4. The parameter must not be a reference type. References to host memory are meaningless on the device. Kernel parameters are already copied to the device by the CUDA runtime. A reference would dangle because it would point into host address space. Even a reference to device memory is not valid here -- __grid_constant__ parameters must be values, not indirections.

SM_70+ Requirement Rationale

The compute_70 (Volta) minimum exists because Volta significantly rearchitected the constant memory subsystem. Pre-Volta GPUs (Maxwell, Pascal) have a more restricted constant memory subsystem with a fixed 64 KB window per kernel. Volta introduced:

Larger effective constant memory through improved caching
Per-thread-block constant buffer indexing
Hardware support for grid-wide parameter broadcasting with the new parameter cache architecture

The compiler lowers __grid_constant__ parameters to ld.const (constant-space load) PTX instructions, which rely on the Volta constant memory architecture to function correctly. On pre-Volta hardware, the constant memory hardware cannot serve this use case.

Where Validation Happens

The __grid_constant__ validation logic is spread across multiple compilation phases because the checks require different kinds of information. The type-level checks (const, reference) can be performed as soon as the attribute is applied. The context check (must be on a __global__ parameter) requires the function's execution space to be resolved. The redeclaration checks require both the old and new declarations to be available.
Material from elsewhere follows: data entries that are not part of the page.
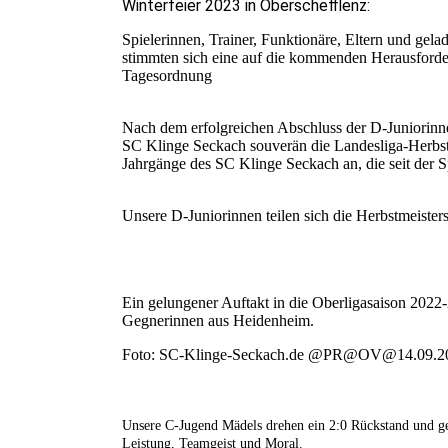
Winterfeier 2023 in Oberschefflenz:
Spielerinnen, Trainer, Funktionäre, Eltern und ge
stimmten sich eine auf die kommenden Herausforde
Tagesordnung
Nach dem erfolgreichen Abschluss der D-Juniorinn
SC Klinge Seckach souverän die Landesliga-Herbst
Jahrgänge des SC Klinge Seckach an, die seit der 
Unsere D-Juniorinnen teilen sich die Herbstmeiste
Ein gelungener Auftakt in die Oberligasaison 2022
Gegnerinnen aus Heidenheim.
Foto: SC-Klinge-Seckach.de @PR@OV@14.09.2
Unsere C-Jugend Mädels drehen ein 2:0 Rückstand und g
Leistung, Teamgeist und Moral.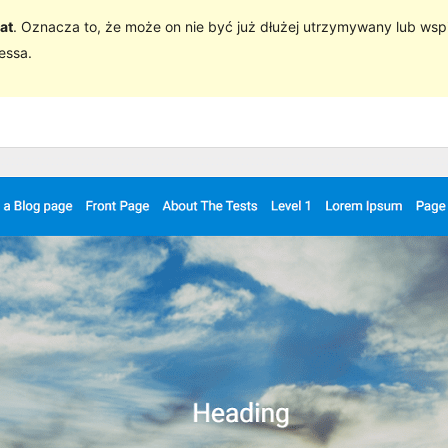
at
. Oznacza to, że może on nie być już dłużej utrzymywany lub wsp
essa.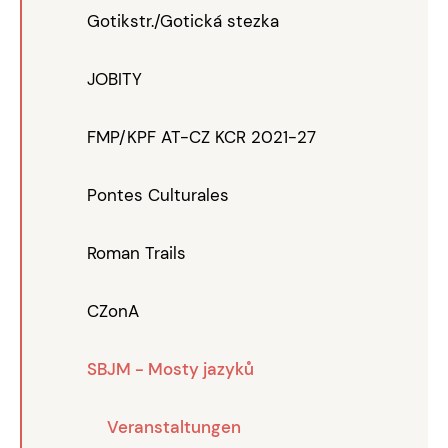
Gotikstr./Gotická stezka
JOBITY
FMP/KPF AT-CZ KCR 2021-27
Pontes Culturales
Roman Trails
CZonA
SBJM - Mosty jazyků
Veranstaltungen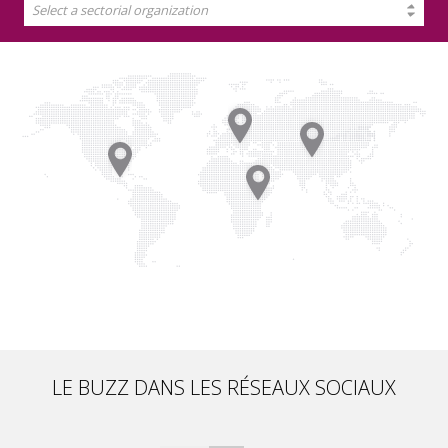
Select a sectorial organization
LE BUZZ DANS LES RÉSEAUX SOCIAUX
Phase 1: Attribute Application

Checks 1 (const), 2 (reference), and 4 (architecture) execute during attribute application, when the __grid_constant__ attribute handler runs. This handler is registered in EDG's attribute descriptor table under the kind byte for __grid_constant__. It receives the attribute node, the entity node, and the target kind. The handler inspects the parameter's type node to verify const-qualification and absence of reference semantics, and checks dword_126E4A8 against the threshold value 70.

Phase 2: Post-Declaration Validation

Check 3 (must be on __global__ parameter) executes in nv_validate_cuda_attributes (sub_6BC890). This function runs after all attributes on a declaration have been applied and resolved. It walks the function's parameter list and checks whether any parameter carries the __grid_constant__ flag (param+32 bit 1) on a non-__global__ function.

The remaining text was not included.